Later on, when the Royal Commission looked into the whole Clifton tragedy, much would be made of PC Leonard's failure to realise the importance of what Slug had said to him, and his failure to recognise that Slug was not only a shifter himself but the specific shifter wanted for questioning in connection with the Tammy Pendant disappearance. But PC Leonard would always stick stubbornly to the same defence.
'I just thought he was a nutter,' he would maintain, exactly as he did when Charles questioned him about it that same day. 'The place was full of nutters that morning. I just thought he was off his head.'
Late that afternoon Carl got a call on his mobile as he was heading down to the Old England.
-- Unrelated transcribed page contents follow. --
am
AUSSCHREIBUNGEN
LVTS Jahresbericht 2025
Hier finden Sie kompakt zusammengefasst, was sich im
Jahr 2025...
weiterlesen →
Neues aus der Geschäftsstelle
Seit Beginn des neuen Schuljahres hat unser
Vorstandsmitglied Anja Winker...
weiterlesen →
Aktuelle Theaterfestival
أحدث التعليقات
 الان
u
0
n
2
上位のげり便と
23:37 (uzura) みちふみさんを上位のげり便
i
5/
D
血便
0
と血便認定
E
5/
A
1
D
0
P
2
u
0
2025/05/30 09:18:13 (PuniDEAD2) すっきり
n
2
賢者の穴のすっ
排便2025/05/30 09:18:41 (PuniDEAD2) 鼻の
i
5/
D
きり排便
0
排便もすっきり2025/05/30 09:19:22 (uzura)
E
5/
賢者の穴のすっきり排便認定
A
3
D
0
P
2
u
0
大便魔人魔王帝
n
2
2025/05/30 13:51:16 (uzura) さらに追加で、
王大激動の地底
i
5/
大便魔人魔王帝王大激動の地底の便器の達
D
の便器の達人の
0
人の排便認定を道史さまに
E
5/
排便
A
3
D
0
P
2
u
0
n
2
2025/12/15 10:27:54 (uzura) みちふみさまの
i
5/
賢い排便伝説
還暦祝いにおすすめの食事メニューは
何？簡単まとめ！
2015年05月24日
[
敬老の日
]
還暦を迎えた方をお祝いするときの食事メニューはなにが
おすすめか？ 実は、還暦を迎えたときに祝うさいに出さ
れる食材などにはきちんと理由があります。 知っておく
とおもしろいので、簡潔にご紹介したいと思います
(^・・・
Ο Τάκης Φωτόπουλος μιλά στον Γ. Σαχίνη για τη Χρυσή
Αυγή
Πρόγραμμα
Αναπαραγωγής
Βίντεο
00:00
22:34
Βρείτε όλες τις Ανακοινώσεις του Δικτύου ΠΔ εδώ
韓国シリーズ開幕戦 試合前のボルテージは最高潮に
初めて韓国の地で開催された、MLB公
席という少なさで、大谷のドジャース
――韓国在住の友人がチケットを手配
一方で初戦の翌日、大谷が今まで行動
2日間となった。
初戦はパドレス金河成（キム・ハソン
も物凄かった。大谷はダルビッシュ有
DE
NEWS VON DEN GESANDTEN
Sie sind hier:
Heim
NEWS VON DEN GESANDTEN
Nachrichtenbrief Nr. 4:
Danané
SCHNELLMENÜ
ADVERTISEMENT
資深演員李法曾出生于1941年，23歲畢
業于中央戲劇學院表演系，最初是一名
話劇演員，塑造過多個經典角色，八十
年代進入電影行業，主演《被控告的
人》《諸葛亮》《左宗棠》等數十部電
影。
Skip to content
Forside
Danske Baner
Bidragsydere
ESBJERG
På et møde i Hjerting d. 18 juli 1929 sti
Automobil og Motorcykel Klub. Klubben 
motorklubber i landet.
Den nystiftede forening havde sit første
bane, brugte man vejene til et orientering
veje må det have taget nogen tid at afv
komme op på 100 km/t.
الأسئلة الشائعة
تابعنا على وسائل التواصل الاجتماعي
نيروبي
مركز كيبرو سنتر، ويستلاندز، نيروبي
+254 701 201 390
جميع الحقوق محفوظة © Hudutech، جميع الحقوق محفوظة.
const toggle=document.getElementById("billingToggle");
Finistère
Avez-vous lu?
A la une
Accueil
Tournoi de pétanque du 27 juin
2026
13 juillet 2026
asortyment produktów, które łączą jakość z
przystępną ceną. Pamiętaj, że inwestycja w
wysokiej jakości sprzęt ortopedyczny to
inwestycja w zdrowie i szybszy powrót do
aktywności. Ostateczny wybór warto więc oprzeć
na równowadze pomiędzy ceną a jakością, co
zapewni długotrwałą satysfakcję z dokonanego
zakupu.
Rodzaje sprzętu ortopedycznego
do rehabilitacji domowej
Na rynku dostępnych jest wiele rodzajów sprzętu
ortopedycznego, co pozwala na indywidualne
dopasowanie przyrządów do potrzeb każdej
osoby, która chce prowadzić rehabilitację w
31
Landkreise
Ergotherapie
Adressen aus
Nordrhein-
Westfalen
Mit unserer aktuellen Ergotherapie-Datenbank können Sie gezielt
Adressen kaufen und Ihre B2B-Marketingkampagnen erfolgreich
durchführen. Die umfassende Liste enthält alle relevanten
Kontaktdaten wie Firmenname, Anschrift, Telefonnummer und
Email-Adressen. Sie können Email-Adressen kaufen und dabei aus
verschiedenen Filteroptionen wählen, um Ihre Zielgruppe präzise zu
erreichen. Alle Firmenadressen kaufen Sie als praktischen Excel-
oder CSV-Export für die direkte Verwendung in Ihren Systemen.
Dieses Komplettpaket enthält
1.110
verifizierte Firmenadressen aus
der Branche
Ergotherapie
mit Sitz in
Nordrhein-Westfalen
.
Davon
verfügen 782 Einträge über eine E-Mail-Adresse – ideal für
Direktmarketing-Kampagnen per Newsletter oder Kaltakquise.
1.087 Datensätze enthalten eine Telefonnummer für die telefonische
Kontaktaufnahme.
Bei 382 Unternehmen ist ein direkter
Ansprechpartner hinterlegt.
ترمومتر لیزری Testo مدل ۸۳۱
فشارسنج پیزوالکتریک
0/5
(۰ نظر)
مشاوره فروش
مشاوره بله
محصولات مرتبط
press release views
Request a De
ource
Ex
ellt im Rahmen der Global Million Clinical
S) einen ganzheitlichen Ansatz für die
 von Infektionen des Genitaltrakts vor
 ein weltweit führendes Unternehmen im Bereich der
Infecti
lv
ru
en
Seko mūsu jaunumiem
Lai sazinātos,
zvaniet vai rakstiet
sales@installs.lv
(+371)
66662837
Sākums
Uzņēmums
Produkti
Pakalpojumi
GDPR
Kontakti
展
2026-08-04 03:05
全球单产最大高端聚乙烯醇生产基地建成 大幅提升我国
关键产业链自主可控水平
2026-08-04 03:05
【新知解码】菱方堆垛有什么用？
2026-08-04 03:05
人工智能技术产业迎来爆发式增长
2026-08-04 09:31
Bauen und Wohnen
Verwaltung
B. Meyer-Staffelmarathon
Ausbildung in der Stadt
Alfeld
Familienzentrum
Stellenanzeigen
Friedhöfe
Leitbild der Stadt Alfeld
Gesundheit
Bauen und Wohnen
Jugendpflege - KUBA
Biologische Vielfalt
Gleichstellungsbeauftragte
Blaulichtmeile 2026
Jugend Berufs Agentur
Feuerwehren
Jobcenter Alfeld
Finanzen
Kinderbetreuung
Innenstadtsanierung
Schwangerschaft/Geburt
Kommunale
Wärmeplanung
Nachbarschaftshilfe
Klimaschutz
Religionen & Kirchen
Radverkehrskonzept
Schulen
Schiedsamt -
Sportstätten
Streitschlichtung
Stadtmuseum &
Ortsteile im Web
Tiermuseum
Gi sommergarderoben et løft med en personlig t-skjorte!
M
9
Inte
'All right, Carl? How's it going? Got a little job on for you, my old mate. Tell me where you are and I'll swing by for you.'
There was no pressure, no hint of menace, and yet somehow also no choice.
Gunnar picked Carl up in the white van that Laf had used before. He was dressed in overalls like a plumber.
'So what's this job then?' Carl asked.
'A nasty little job, I'm afraid mate,' Gunnar said. 'A nasty job. One of those little things you'd rather you didn't have to do but you know you've got to, if you know what I mean.'
He drove out of the Zone, out of the city and six or seven miles down the A37 into Somerset before he eventually turned down a small side road, and then up a track into some dank and overgrown woods, where he pulled up behind another car which had arrived earlier. The sky was dark by now and it was lightly but steadily raining.